Start of Block
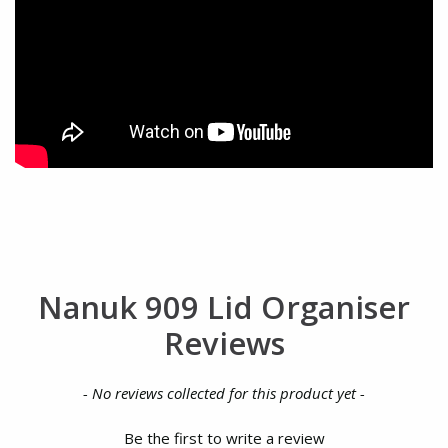
Nanuk 909 Lid Organiser
Reviews
New content loaded
- No reviews collected for this product yet -
Be the first to write a review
End of Block
▸ **Exercise requirements**:
Restate the material above exactly. Exclude all pictures.

▸ **Output of the exercise**:
Nanuk 909 Lid Organiser
Reviews
New content loaded
- No reviews collected for this product yet -
Be the first to write a review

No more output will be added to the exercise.